## [WHAT TO WORK ON]
Your output should be exactly the lines from the one containing "Stoly a stolíky" through the last line of the listing, and nothing else. Pictures stay out.

[[ RECORDS FOR THIS TASK open ]]

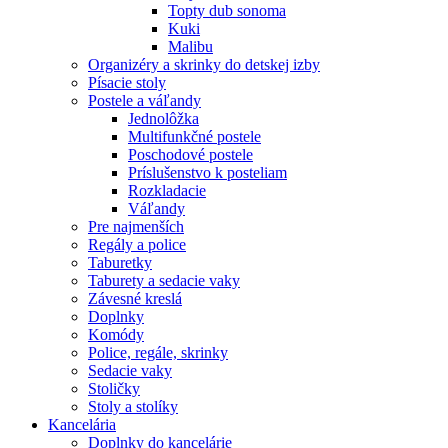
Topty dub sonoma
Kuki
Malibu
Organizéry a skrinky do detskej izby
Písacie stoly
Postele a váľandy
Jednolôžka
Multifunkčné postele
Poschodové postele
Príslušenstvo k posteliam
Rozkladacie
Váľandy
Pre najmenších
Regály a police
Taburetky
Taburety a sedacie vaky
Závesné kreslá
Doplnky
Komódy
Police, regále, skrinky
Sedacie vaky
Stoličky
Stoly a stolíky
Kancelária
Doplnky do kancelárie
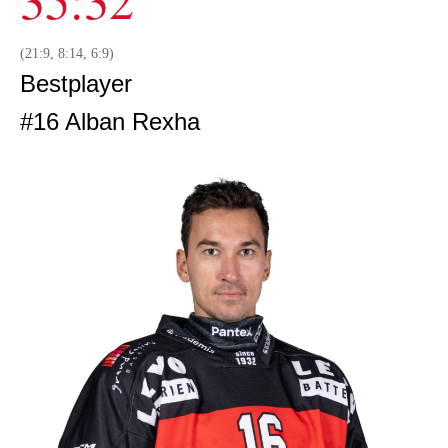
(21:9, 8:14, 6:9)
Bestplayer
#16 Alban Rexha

[[ RECORDS FOR THIS TASK closed ]]

## [RESPONSE BOX]
Stoly a stolíky
Kancelária
Doplnky do kancelárie
(21:9, 8:14, 6:9)
Bestplayer
#16 Alban Rexha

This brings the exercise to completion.